Task prompt:
Below are some records; print every one of them exactly.

Information supplied:
====================
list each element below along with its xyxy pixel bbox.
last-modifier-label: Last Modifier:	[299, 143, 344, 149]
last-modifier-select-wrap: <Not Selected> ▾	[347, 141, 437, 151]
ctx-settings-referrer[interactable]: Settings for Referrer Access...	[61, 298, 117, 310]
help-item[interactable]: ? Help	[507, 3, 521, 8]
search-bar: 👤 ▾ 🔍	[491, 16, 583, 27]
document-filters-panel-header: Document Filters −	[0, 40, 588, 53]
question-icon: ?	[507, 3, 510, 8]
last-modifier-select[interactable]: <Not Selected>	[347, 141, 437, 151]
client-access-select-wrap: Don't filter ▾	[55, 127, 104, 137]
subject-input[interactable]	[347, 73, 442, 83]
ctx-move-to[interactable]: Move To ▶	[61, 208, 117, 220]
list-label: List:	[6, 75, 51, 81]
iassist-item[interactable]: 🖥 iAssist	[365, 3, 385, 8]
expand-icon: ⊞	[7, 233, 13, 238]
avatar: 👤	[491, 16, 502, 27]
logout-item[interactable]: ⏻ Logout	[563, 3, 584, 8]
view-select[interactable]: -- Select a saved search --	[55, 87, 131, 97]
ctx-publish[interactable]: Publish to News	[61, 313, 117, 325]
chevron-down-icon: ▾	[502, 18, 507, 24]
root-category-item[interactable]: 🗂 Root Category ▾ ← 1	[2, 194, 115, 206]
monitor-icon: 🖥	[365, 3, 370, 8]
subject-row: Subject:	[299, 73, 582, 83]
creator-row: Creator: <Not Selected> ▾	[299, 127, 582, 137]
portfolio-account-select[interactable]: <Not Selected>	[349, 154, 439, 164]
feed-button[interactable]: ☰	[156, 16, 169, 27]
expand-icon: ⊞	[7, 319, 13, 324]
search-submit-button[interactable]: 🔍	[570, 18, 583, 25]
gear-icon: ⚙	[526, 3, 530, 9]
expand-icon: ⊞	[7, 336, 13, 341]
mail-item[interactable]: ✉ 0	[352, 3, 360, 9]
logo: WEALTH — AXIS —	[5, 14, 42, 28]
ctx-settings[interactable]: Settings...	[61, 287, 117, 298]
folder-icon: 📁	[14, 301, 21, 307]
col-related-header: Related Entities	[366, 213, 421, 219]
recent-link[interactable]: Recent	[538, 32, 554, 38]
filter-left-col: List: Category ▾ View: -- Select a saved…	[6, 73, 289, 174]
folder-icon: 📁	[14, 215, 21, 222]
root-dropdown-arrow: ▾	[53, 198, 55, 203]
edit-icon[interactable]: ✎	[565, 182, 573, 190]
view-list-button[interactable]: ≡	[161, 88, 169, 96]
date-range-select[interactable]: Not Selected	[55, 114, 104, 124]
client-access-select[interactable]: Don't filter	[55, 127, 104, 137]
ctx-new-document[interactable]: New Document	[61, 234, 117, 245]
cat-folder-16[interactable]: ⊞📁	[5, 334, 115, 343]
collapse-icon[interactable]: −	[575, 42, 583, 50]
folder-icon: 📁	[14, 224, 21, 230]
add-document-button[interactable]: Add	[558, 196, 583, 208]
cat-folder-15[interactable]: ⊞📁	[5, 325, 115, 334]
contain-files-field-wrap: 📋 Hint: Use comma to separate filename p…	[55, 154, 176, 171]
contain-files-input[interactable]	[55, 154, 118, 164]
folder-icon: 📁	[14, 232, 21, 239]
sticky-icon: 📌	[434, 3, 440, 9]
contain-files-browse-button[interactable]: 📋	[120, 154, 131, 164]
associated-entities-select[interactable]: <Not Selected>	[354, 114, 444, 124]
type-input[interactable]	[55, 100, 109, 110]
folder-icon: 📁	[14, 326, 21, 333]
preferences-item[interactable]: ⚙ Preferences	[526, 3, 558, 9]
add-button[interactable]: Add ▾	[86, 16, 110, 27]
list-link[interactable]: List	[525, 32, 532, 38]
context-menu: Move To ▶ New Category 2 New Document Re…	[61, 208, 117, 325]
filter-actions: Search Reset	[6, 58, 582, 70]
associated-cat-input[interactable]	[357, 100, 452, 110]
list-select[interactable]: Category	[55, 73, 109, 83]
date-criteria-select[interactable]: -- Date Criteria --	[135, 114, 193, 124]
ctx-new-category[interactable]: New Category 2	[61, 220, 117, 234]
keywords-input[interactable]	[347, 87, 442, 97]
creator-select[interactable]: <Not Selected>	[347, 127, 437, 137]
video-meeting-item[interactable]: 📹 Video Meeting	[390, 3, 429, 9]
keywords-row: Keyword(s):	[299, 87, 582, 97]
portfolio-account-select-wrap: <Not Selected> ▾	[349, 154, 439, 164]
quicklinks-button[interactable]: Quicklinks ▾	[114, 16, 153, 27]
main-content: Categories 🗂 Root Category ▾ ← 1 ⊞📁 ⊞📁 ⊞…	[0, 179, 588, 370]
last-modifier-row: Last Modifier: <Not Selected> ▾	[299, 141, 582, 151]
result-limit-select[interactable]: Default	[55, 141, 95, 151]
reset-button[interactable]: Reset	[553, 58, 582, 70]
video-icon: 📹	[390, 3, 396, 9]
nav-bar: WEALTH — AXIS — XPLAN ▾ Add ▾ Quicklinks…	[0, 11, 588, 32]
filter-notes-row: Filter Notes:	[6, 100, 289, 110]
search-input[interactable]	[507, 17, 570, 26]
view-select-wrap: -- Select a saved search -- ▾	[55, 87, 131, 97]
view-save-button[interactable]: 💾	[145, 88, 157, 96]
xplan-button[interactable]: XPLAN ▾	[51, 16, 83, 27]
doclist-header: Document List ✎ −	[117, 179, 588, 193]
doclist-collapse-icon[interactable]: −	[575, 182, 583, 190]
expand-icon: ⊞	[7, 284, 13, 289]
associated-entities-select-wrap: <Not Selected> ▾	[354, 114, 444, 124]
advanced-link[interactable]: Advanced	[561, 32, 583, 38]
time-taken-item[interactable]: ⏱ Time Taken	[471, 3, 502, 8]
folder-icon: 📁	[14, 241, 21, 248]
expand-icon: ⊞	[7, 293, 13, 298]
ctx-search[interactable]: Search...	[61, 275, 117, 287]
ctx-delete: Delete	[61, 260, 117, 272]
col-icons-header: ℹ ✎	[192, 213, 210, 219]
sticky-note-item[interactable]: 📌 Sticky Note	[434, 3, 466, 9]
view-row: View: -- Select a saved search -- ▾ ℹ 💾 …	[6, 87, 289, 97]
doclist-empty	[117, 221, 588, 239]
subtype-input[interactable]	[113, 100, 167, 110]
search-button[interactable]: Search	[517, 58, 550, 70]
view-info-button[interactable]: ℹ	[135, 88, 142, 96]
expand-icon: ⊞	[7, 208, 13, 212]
====================
Answer for the task:
list each element below along with its xyxy pixel bbox.
last-modifier-label: Last Modifier:	[299, 143, 344, 149]
last-modifier-select-wrap: <Not Selected> ▾	[347, 141, 437, 151]
ctx-settings-referrer[interactable]: Settings for Referrer Access...	[61, 298, 117, 310]
help-item[interactable]: ? Help	[507, 3, 521, 8]
search-bar: 👤 ▾ 🔍	[491, 16, 583, 27]
document-filters-panel-header: Document Filters −	[0, 40, 588, 53]
question-icon: ?	[507, 3, 510, 8]
last-modifier-select[interactable]: <Not Selected>	[347, 141, 437, 151]
client-access-select-wrap: Don't filter ▾	[55, 127, 104, 137]
subject-input[interactable]	[347, 73, 442, 83]
ctx-move-to[interactable]: Move To ▶	[61, 208, 117, 220]
list-label: List:	[6, 75, 51, 81]
iassist-item[interactable]: 🖥 iAssist	[365, 3, 385, 8]
expand-icon: ⊞	[7, 233, 13, 238]
avatar: 👤	[491, 16, 502, 27]
logout-item[interactable]: ⏻ Logout	[563, 3, 584, 8]
view-select[interactable]: -- Select a saved search --	[55, 87, 131, 97]
ctx-publish[interactable]: Publish to News	[61, 313, 117, 325]
chevron-down-icon: ▾	[502, 18, 507, 24]
root-category-item[interactable]: 🗂 Root Category ▾ ← 1	[2, 194, 115, 206]
monitor-icon: 🖥	[365, 3, 370, 8]
subject-row: Subject:	[299, 73, 582, 83]
creator-row: Creator: <Not Selected> ▾	[299, 127, 582, 137]
portfolio-account-select[interactable]: <Not Selected>	[349, 154, 439, 164]
feed-button[interactable]: ☰	[156, 16, 169, 27]
expand-icon: ⊞	[7, 319, 13, 324]
search-submit-button[interactable]: 🔍	[570, 18, 583, 25]
gear-icon: ⚙	[526, 3, 530, 9]
expand-icon: ⊞	[7, 336, 13, 341]
mail-item[interactable]: ✉ 0	[352, 3, 360, 9]
logo: WEALTH — AXIS —	[5, 14, 42, 28]
ctx-settings[interactable]: Settings...	[61, 287, 117, 298]
folder-icon: 📁	[14, 301, 21, 307]
col-related-header: Related Entities	[366, 213, 421, 219]
recent-link[interactable]: Recent	[538, 32, 554, 38]
filter-left-col: List: Category ▾ View: -- Select a saved…	[6, 73, 289, 174]
folder-icon: 📁	[14, 215, 21, 222]
root-dropdown-arrow: ▾	[53, 198, 55, 203]
edit-icon[interactable]: ✎	[565, 182, 573, 190]
view-list-button[interactable]: ≡	[161, 88, 169, 96]
date-range-select[interactable]: Not Selected	[55, 114, 104, 124]
client-access-select[interactable]: Don't filter	[55, 127, 104, 137]
ctx-new-document[interactable]: New Document	[61, 234, 117, 245]
cat-folder-16[interactable]: ⊞📁	[5, 334, 115, 343]
collapse-icon[interactable]: −	[575, 42, 583, 50]
folder-icon: 📁	[14, 224, 21, 230]
add-document-button[interactable]: Add	[558, 196, 583, 208]
cat-folder-15[interactable]: ⊞📁	[5, 325, 115, 334]
contain-files-field-wrap: 📋 Hint: Use comma to separate filename p…	[55, 154, 176, 171]
contain-files-input[interactable]	[55, 154, 118, 164]
folder-icon: 📁	[14, 232, 21, 239]
sticky-icon: 📌	[434, 3, 440, 9]
contain-files-browse-button[interactable]: 📋	[120, 154, 131, 164]
associated-entities-select[interactable]: <Not Selected>	[354, 114, 444, 124]
type-input[interactable]	[55, 100, 109, 110]
folder-icon: 📁	[14, 326, 21, 333]
preferences-item[interactable]: ⚙ Preferences	[526, 3, 558, 9]
add-button[interactable]: Add ▾	[86, 16, 110, 27]
list-link[interactable]: List	[525, 32, 532, 38]
context-menu: Move To ▶ New Category 2 New Document Re…	[61, 208, 117, 325]
filter-actions: Search Reset	[6, 58, 582, 70]
associated-cat-input[interactable]	[357, 100, 452, 110]
list-select[interactable]: Category	[55, 73, 109, 83]
date-criteria-select[interactable]: -- Date Criteria --	[135, 114, 193, 124]
ctx-new-category[interactable]: New Category 2	[61, 220, 117, 234]
keywords-input[interactable]	[347, 87, 442, 97]
creator-select[interactable]: <Not Selected>	[347, 127, 437, 137]
video-meeting-item[interactable]: 📹 Video Meeting	[390, 3, 429, 9]
keywords-row: Keyword(s):	[299, 87, 582, 97]
portfolio-account-select-wrap: <Not Selected> ▾	[349, 154, 439, 164]
quicklinks-button[interactable]: Quicklinks ▾	[114, 16, 153, 27]
main-content: Categories 🗂 Root Category ▾ ← 1 ⊞📁 ⊞📁 ⊞…	[0, 179, 588, 370]
last-modifier-row: Last Modifier: <Not Selected> ▾	[299, 141, 582, 151]
result-limit-select[interactable]: Default	[55, 141, 95, 151]
reset-button[interactable]: Reset	[553, 58, 582, 70]
video-icon: 📹	[390, 3, 396, 9]
nav-bar: WEALTH — AXIS — XPLAN ▾ Add ▾ Quicklinks…	[0, 11, 588, 32]
filter-notes-row: Filter Notes:	[6, 100, 289, 110]
search-input[interactable]	[507, 17, 570, 26]
view-select-wrap: -- Select a saved search -- ▾	[55, 87, 131, 97]
view-save-button[interactable]: 💾	[145, 88, 157, 96]
xplan-button[interactable]: XPLAN ▾	[51, 16, 83, 27]
doclist-header: Document List ✎ −	[117, 179, 588, 193]
doclist-collapse-icon[interactable]: −	[575, 182, 583, 190]
expand-icon: ⊞	[7, 284, 13, 289]
associated-entities-select-wrap: <Not Selected> ▾	[354, 114, 444, 124]
advanced-link[interactable]: Advanced	[561, 32, 583, 38]
time-taken-item[interactable]: ⏱ Time Taken	[471, 3, 502, 8]
folder-icon: 📁	[14, 241, 21, 248]
expand-icon: ⊞	[7, 293, 13, 298]
ctx-search[interactable]: Search...	[61, 275, 117, 287]
ctx-delete: Delete	[61, 260, 117, 272]
col-icons-header: ℹ ✎	[192, 213, 210, 219]
sticky-note-item[interactable]: 📌 Sticky Note	[434, 3, 466, 9]
view-row: View: -- Select a saved search -- ▾ ℹ 💾 …	[6, 87, 289, 97]
doclist-empty	[117, 221, 588, 239]
subtype-input[interactable]	[113, 100, 167, 110]
search-button[interactable]: Search	[517, 58, 550, 70]
view-info-button[interactable]: ℹ	[135, 88, 142, 96]
expand-icon: ⊞	[7, 208, 13, 212]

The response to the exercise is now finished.